The refrain being heard around the country is that the Council spent two years undergoing a review accompanied by extensive consultation to produce its current Strategic Plan, launched in August 2014. Senator Brandis endorsed it as reflecting “the priorities of the new Government […] for a culturally ambitious nation”.
Then he ripped the guts out of it in the May 2015 budget.
When they were first announced, the changes didn’t make much sense. On closer inspection they make no sense whatsoever. Small arts organisations are numerous, diverse, broadly distributed, and risk taking. They are also in close symbiotic relationship with larger ones.
So not only do the cuts rob Peter to pay Paul, they let Peter die of starvation while Paul loses his best mate.
The incoming Minister for the Arts, Mitch Fifield – who has replaced Senator Brandis – faces a stark choice. He can continue to pursue a policy of skewed resource allocation without agreed parameters and criteria. Or he can revert to the 2014 Strategic Plan.
That doesn’t mean the NPEA has to be dumped (though it does look a duplication of bureaucracy). It does mean – and this is the crucial point – it must be supported with new money.
Otherwise, as Helen Bock from Country Arts Network SA put it at the inquiry:
Instead of the haves and the have-nots we’ll get the have-mores and the have-nots. The arts will lose their middle class.
At the top end of town, Neil Armfield, the incoming co-artistic director of the Adelaide Festival, talked about the “culture of contraction and fear” in the sector, pointing out that “success breeds success”, so that currently the NPEA feels like a vote of no confidence in our national culture.
The arts ministry has changed hands in the middle of the inquiry with a report due in November and hearings to come in Cairns, Darwin and Sydney. Can Fifield combine responsibilities to communications and the arts better than his predecessor combined the arts and law?
For the sector, anyone will be a welcome change from Senator Brandis, whose self-confessed passion for culture made the arms-length principle underlying this portfolio difficult to honour.
And perhaps this is the deeper point. Though the focus of the inquiry is on the budget, witnesses spoke about much more than money. The point they made was about the interconnectedness of the arts ecology.

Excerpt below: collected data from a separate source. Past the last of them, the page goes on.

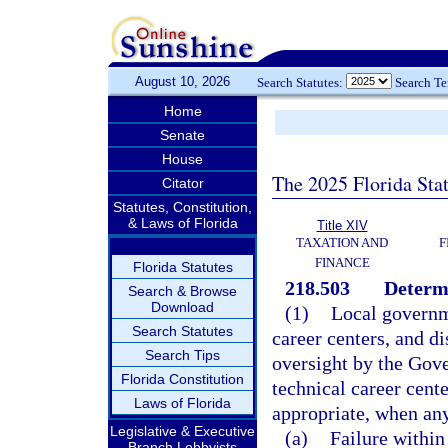
August 10, 2026
Search Statutes:
Search T
Home
Senate
House
The 2025 Florida Sta
Citator
Statutes, Constitution,
& Laws of Florida
Title XIV
TAXATION AND
F
FINANCE
Florida Statutes
218.503
Determi
Search & Browse
Download
(1)
Local governme
Search Statutes
career centers, and di
Search Tips
oversight by the Gove
Florida Constitution
technical career cent
Laws of Florida
appropriate, when any
Legislative & Executive
(a)
Failure within
Branch Lobbyists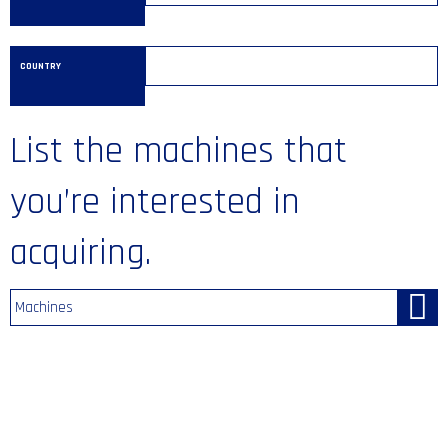
COUNTRY
List the machines that
you’re interested in
acquiring.
Machines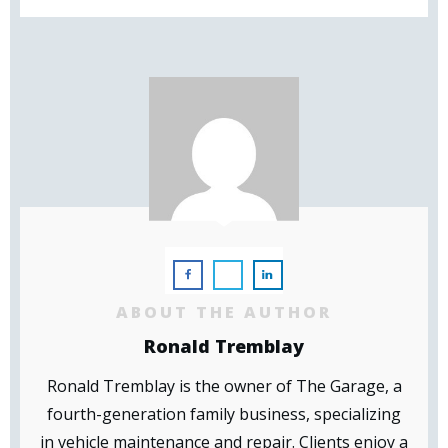
ABOUT THE AUTHOR
Ronald Tremblay
Ronald Tremblay is the owner of The Garage, a
fourth-generation family business, specializing
in vehicle maintenance and repair. Clients enjoy a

To whit: you can’t take funding opportunities away from emerging artists and expect to have established ones in 20 years.
When Vicky Sowry from the Australian Network of Art and Technology said she wished she were a plumber the room rippled with sympathy. Because plumbers don’t have to endlessly justify what they do. Because plumbers can just get on with their jobs.
Artists, by contrast, often feel they face an antipathetic blend of ignorance, neglect and disrespect. When the government is involved, artists become “clients” and the particular skills that make up their heterogeneous sector get lost in what political sociologist Michael Pusey pointedly calls “a transcontextual commensurability of reference”.
So it is profoundly important that the inquiry is allowing so many artists to speak their piece, and do so in a way not limited to the usual types of (statistical) reporting. This is the real win out of the hearings. In the words of young musician Ross McHenry, a witness toward the end of the day:
the inquiry is like the consultation that never happened.
Plenty of hard data was presented, most notably by the South Australian government who, uniquely for a State government, appeared as a witness. But feelings, interpretations, histories and, most importantly, values were also up for airing, allowing the Senators – and through them, us – a more rounded view of what happens in the sector.
The testimony being presented at the inquiry is “there and something”, showing the lived experience of Australia’s arts ecology in action.